Let $X_t$ be a Lévy process which is known to have mean zero and finite variance $t \cdot \sigma^2$, but for which the value of $\sigma^2$ is unknown. How do we estimate $\sigma^2$? One approach would be to fix a number of samples $N$ over a time horizon $[0,T]$, compute the independent increments $Z_j^{(T,N)} = X_{jT/N} - X_{(j-1)T/N}$, and then compute the sample variance $$ Y^{(N)}_T = \sum_{j=1}^N \left(Z_j^{(T,N)}\right)^2 $$ The expectation of $\frac1T Y_T^{(N)}$ is $\sigma^2$, while its variance is $$ \frac{N}{T^2} \text{var}\left(\left(Z_1^{(T,N)}\right)^2\right) = \frac{\sigma^4}{N}\text{kurt}\left(Z_1^{(T,N)}\right) + 2\frac{\sigma^4}{N} $$ Here $\text{kurt}\left(Z_1^{(T,N)}\right)$ is the normalized (excessive) kurtosis, the fourth cumulant divided by the square of the variance.
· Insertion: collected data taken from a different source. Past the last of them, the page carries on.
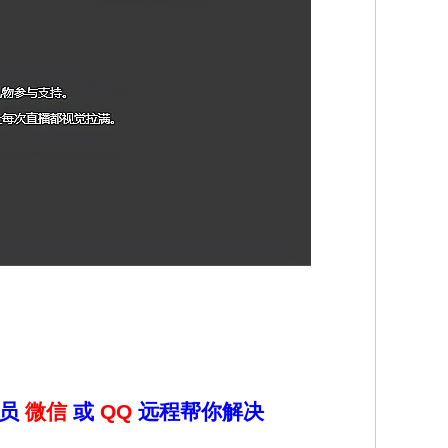
人员
微信
或
QQ
远程帮你解决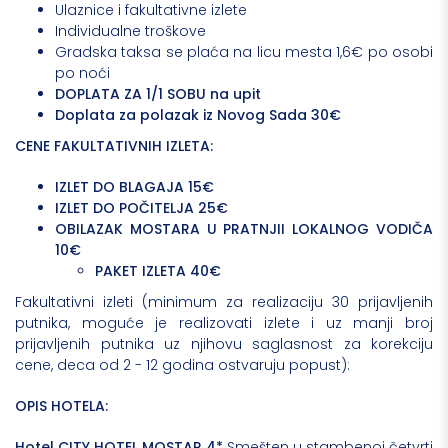
Ulaznice i fakultativne izlete
Individualne troškove
Gradska taksa se plaća na licu mesta 1,6€ po osobi
po noći
DOPLATA ZA 1/1 SOBU na upit
Doplata za polazak iz Novog Sada 30€
CENE FAKULTATIVNIH IZLETA:
IZLET DO BLAGAJA
15€
IZLET DO POČITELJA 25€
OBILAZAK MOSTARA U PRATNJII LOKALNOG VODIČA
10€
PAKET IZLETA 40€
Fakultativni izleti (minimum za realizaciju 30 prijavljenih
putnika, moguće je realizovati izlete i uz manji broj
prijavljenih putnika uz njihovu saglasnost za korekciju
cene, deca od 2 - 12 godina ostvaruju popust):
OPIS HOTELA:
Hotel CITY HOTEL MOSTAR 4*
Smešten u stambenoj četvrti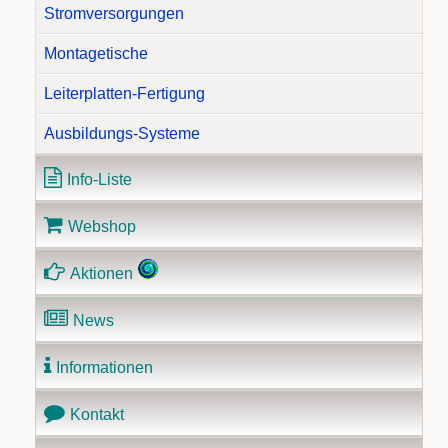
Stromversorgungen
Montagetische
Leiterplatten-Fertigung
Ausbildungs-Systeme
Info-Liste
Webshop
Aktionen
News
Informationen
Kontakt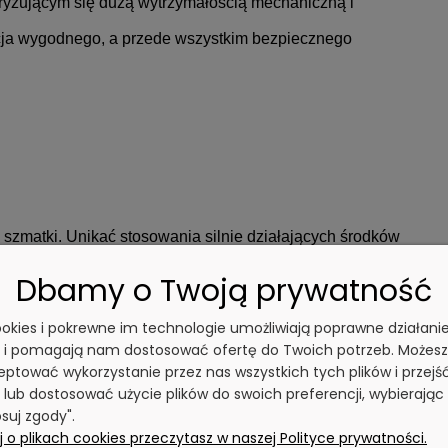
yzującym się dużą wytrzymałością mechaniczną i
cja wygodnego, a przede wszystkim bezpiecznego
szmatki. Unikać stosowania silnie działających środków
Dbamy o Twoją prywatność
cookies i pokrewne im technologie umożliwiają poprawne działani
mi akcesoriami montażowymi.
y i pomagają nam dostosować ofertę do Twoich potrzeb. Możesz
ptować wykorzystanie przez nas wszystkich tych plików i przejś
 lub dostosować użycie plików do swoich preferencji, wybierając
go montażu.
suj zgody".
 o plikach cookies przeczytasz w naszej Polityce prywatności.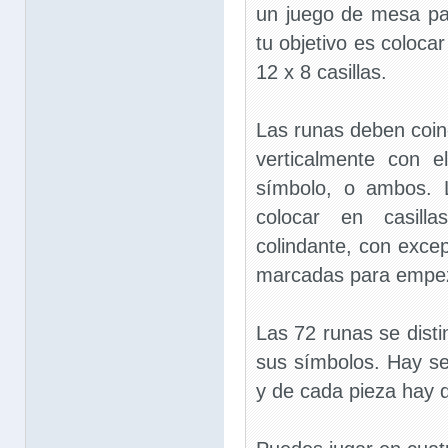
un juego de mesa pa
tu objetivo es coloca
12 x 8 casillas.
Las runas deben coinc
verticalmente con 
símbolo, o ambos. 
colocar en casill
colindante, con excep
marcadas para empe
Las 72 runas se dist
sus símbolos. Hay se
y de cada pieza hay 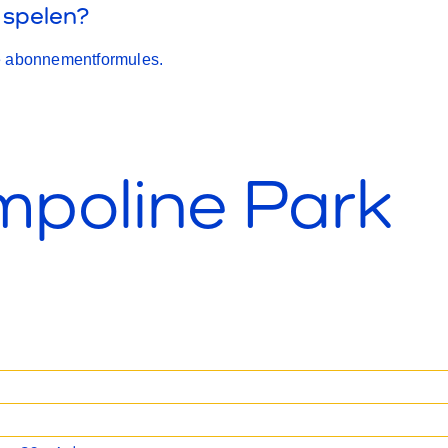
spelen?
 abonnementformules.
mpoline Park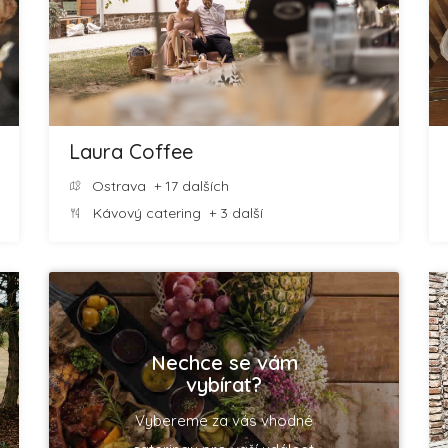
Laura Coffee
Ostrava
+ 17 dalších
Kávový catering
+ 3 další
Nechce se vám
vybírat?
Vybereme za vás vhodné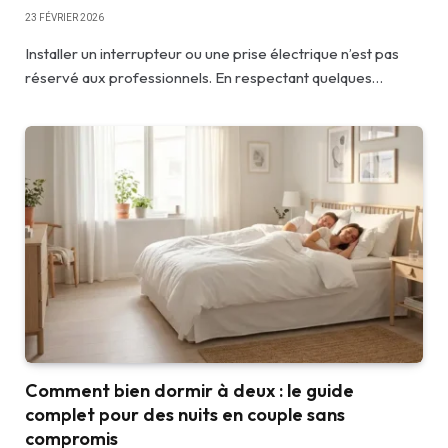
23 FÉVRIER 2026
Installer un interrupteur ou une prise électrique n’est pas
réservé aux professionnels. En respectant quelques…
Comment bien dormir à deux : le guide
complet pour des nuits en couple sans
compromis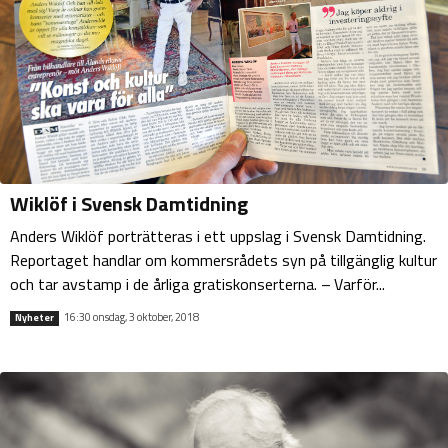
Wiklöf i Svensk Damtidning
Anders Wiklöf porträtteras i ett uppslag i Svensk Damtidning.
Reportaget handlar om kommersrådets syn på tillgänglig kultur
och tar avstamp i de årliga gratiskonserterna. – Varför...
16:30 onsdag, 3 oktober, 2018
Nyheter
If $X_t$ is simply Brownian motion then the kurtosis of its increments is zero, so accuracy is encouraged by taking a large number of samples, regardless of the horizon $T$. On the other hand, if $X_t$ is anything other than Brownian motion then its fourth cumulant is positive and scales with $t$, so that its kurtosis is equal to $k/t$ for some $k>0$. In this situation we can write the variance of $\frac1T Y_T^{(N)}$ as $$ \frac{\sigma^4}{N}\text{kurt}\left(Z_1^{(T,N)}\right) + 2\frac{\sigma^4}{N} = \sigma^4\left(\frac{k}{T} + \frac{2}{N}\right) $$ So fixing a time horizon $[0,T]$ and simply taking a large number of samples $N$ is not enough to guarantee a high probability of accuracy.

My question is this: For fixed $T>0$, is it known whether $Y_T^{(N)}$ has a limiting distribution $Y_T$ as $N\to\infty$ for all Lévy processes? Furthermore, if $Y_t$ is treated as a stochastic process, is it known to be a nonnegative Lévy process? Is there a name for the process $Y_t$ associated to the Lévy process $X_t$, assuming it exists?